Case law states that when a person assigns his credit to another person, the latter is
deemed subrogated to the rights as well as to the obligations of the former. 3 By virtue of the
Deed of Assignment, the assignee is deemed subrogated to the rights and obligations of the
assignor and is bound by exactly the same conditions as those which bound the
assignor.4 Accordingly, an assignee cannot acquire greater rights than those pertaining to
the assignor.5 The general rule is that an assignee of a non-negotiable chose in action
acquires no greater right than what was possessed by his assignor and simply stands into
the shoes of the latter.6
Applying the foregoing, the Court finds that MS Maxco, as the Trade Contractor,
cannot assign or transfer any of its rights, obligations, or liabilities under the Trade Contract
without the written consent of FBDC, the Client, in view of Clause 19.0 on Assignment and
Sub-letting of the Trade Contract between FBDC and MS Maxco which explicitly provides
that:
19.0 ASSIGNMENT AND SUB-LETTING
19.1 The Trade Contractor [Ms Maxco] shall not, without written consent of the Client
[FBDC],assign or transfer any of his rights, obligations or liabilities under this Contract. The
Trade Contractor shall not, without the written consent of the Client, sub-let any portion of
the Works and such consent, if given, shall not relieve the Trade Contractor from any liability
or obligation under this Contract.7 (Emphases supplied)
Fong, as mere assignee of MS Maxcos rights under the Trade Contract it had
previously entered with FBDC, i.e., the right to recover any credit owing to any unutilized
retention money, is equally bound by the foregoing provision and hence, cannot validly
enforce the same without FBDCs consent.
Without any proof showing that FBDC had consented to the assignment, Fong cannot
validly demand from FBDC the delivery of the sum of P1,577,115.90 that was supposedly
assigned to him by MS Maxco as a portion of its retention money with FBDC. The practical
efficacy of the assignment, although valid between Fong and MS Maxco, remains contingent
on FBDCs consent. Without the happening of said condition, only MS Maxco, and not Fong,
can collect on the credit. Note, however, that this finding does not preclude any recourse
that Fong may take against MS Maxco. After all, an assignment of credit for a consideration
and covering a demandable sum of money is considered as a sale of personal property. 8 To
this, Article 1628 of the Civil Code provides:
Art. 1628. The vendor in good faith shall be responsible for the existence and legality of the
credit at the time of the sale, unless it should have been sold as doubtful; but not for the
solvency of the debtor, unless it has been so expressly stipulated or unless the insolvency
was prior to the sale and of common knowledge.

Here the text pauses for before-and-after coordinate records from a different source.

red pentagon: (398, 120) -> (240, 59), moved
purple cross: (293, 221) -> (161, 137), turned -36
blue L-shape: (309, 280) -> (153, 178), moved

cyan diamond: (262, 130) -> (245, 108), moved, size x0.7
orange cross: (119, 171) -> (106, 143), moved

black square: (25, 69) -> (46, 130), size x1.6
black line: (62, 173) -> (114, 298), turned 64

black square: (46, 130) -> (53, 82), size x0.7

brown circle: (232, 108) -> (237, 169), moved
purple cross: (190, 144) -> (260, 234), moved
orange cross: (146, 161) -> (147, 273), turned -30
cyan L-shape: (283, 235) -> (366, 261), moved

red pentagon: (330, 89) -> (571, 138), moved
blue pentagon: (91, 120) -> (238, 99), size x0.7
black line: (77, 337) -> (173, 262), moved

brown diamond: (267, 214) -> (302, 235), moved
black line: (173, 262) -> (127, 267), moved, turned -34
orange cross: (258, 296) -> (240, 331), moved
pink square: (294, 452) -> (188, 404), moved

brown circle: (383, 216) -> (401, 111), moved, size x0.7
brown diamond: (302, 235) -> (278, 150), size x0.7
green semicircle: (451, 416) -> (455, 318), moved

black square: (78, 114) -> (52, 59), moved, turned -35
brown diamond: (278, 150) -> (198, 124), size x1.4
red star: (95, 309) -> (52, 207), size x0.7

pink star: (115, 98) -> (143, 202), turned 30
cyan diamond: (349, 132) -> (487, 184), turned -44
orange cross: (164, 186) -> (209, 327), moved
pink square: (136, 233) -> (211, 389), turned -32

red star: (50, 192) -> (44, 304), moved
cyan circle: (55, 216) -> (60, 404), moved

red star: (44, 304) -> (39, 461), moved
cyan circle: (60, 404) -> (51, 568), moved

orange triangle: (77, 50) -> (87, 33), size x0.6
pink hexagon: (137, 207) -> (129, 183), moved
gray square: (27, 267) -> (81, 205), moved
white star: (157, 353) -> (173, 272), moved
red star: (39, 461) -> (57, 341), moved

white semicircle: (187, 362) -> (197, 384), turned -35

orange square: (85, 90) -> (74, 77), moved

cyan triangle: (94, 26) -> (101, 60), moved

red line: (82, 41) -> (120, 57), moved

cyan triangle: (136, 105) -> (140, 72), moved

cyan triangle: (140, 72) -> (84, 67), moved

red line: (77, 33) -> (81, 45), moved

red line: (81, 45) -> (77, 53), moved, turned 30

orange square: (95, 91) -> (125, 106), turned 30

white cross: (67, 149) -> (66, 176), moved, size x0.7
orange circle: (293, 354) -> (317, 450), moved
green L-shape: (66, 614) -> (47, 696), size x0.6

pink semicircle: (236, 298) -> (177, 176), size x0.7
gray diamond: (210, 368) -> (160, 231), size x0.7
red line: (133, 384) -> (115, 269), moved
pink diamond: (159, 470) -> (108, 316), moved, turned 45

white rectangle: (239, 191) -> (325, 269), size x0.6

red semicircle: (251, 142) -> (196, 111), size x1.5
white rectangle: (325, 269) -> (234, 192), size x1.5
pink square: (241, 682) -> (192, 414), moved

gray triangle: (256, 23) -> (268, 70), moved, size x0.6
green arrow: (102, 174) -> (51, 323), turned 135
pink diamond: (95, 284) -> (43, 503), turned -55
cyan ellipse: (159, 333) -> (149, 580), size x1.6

Even in these cases he shall only be liable for the price received and for the expenses
specified in No. 1 of Article 1616.9
The vendor in bad faith shall always be answerable for the payment of all expenses,
and for damages.

WHEREFORE, the petition is GRANTED. The assailed Decision dated May 17, 2013 and the
Resolution dated September 2, 2013 rendered by the Court of Appeals in CA-G.R. CV. No.
93407 are herebyREVERSED and SET ASIDE, and a new one is entered DISMISSING the
instant complaint against petitioner Fort Bonifacio Development Corporation. SO ORDERED.